Does not that mean that in this example we yield values of different sizes on every iteration? I thought that type(iter_arg), type(result) and the type in scf.yield should all be compatible.

The use case that exposed the bug will be fixed independently indeed.

Here is a problematic example:

%1 = tensor.cast %0: !static_tensor to !dynamic_tensor
%2 = scf.for ... (%iter = %1) -> {
  %3 = take_a_random_slice(%iter) : !dynamic_tensor -> !dynamic_tensor
  scf.yield %3 : !dynamic_tensor
} -> !dynamic_tensor
%3 = do_something(%2) : !dynamic_tensor

take_a_random_slice can return a slice of any size and casting it to !static_tensor is only valid when the last yielded tensor has the expected dynamic size at runtime.

This easily propagates miscompiles that result in out of bounds accesses way later in the program.

This PR makes an assumption on scf.for that the dynamic type remains constant, this is an incorrect assumption.

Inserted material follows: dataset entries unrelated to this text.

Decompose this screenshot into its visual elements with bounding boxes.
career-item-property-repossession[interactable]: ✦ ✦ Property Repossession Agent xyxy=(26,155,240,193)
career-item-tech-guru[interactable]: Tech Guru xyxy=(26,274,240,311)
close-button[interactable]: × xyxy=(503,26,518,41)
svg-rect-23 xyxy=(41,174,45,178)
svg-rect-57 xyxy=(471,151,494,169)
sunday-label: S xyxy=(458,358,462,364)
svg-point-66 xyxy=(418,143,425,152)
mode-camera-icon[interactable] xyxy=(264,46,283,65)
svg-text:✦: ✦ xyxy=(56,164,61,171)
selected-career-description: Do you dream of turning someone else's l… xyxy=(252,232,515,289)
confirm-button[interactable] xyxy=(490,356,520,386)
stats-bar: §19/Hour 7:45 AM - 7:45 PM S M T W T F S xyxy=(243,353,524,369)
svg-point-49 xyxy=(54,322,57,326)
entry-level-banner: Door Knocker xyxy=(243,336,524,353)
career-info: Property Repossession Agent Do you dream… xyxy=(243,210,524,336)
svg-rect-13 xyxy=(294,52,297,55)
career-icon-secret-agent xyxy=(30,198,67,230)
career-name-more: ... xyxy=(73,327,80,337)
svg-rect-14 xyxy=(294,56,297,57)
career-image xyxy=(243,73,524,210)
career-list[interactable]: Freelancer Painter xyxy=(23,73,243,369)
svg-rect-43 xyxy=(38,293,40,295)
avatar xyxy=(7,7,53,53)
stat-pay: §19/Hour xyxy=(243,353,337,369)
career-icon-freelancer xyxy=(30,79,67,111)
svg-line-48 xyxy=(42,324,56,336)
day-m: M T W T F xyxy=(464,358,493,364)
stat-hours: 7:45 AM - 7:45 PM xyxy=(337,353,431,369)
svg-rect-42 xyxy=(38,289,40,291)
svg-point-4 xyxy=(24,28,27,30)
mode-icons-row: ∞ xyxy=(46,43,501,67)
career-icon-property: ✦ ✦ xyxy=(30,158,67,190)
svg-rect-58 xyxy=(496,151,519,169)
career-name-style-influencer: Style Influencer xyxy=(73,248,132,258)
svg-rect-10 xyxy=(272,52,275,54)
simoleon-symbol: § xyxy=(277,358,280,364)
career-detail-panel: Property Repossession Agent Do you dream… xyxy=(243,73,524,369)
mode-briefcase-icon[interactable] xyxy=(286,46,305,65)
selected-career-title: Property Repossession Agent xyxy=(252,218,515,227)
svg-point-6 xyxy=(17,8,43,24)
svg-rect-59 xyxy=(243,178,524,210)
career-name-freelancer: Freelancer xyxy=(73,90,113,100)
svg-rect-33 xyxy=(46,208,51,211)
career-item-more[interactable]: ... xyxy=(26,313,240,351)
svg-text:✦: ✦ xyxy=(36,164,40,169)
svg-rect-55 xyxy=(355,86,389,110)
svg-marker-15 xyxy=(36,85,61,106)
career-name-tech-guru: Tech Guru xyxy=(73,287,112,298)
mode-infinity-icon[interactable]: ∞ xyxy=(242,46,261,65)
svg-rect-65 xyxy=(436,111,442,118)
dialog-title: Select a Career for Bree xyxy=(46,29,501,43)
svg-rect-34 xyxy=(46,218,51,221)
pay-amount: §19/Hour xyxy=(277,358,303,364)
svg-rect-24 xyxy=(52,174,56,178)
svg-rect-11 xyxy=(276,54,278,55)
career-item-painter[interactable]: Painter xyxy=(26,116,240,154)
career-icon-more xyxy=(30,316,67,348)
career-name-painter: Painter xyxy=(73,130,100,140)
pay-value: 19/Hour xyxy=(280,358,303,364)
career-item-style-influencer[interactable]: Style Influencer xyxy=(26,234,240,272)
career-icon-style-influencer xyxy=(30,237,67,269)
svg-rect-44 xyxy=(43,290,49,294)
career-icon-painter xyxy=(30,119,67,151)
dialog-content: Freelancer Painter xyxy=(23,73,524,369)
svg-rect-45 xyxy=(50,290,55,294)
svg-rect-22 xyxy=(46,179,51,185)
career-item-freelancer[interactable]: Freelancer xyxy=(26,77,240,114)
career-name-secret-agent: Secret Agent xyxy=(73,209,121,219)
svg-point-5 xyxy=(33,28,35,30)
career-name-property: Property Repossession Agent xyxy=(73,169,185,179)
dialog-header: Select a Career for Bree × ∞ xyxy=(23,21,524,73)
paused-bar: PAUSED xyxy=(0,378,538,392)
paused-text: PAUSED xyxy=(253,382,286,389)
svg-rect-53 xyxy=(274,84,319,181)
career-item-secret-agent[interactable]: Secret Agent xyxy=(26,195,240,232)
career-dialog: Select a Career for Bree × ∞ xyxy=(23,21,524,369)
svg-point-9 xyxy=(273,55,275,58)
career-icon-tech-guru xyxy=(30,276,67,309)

Does not that mean that in this example we yield values of different sizes on every iteration?

Correct

I thought that type(iter_arg), type(result) and the type in scf.yield should all be compatible.

The static types are indeed compatible, but there is no guarantee about the dynamic value of the ?.

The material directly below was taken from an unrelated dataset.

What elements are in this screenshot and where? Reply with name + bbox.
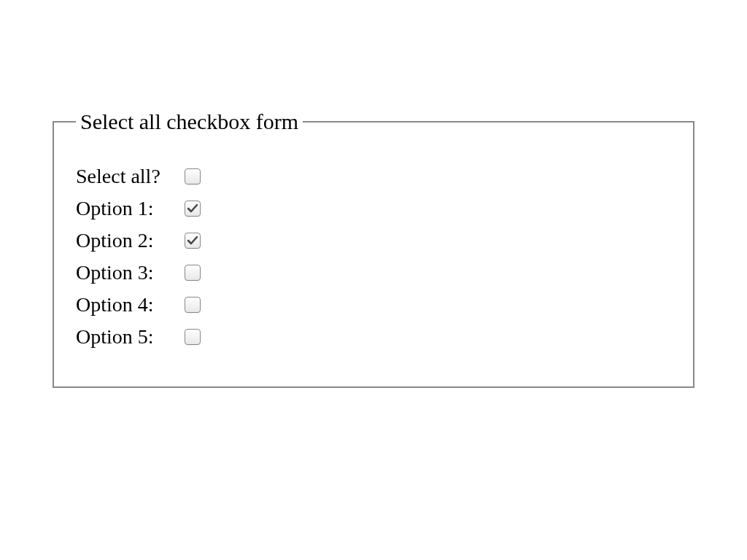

I think @springerm ran into similar assumption errors in the past.

This folding is valid only if the loop is "dynamic-shape-preserving". In your example, this cast may fail at runtime depending on what @do is doing:

%4 = tensor.cast %3 : tensor<?x?xf32> to tensor<32x1024xf32>

I submitted a dim(iter_arg) folding some time ago and then noticed that a blanket folding (without dynamic shape analysis) is incorrect. This is how we fixed it: https://reviews.llvm.org/D109430. The code contains a TypeSwitch for ops for which we know that they conserve the dynamic shape. We can do a bit better these days: We know that destination style ops preserve the dynamic shape, so we could query that interface. But it won't work with CallOps, because those are not destination style ops.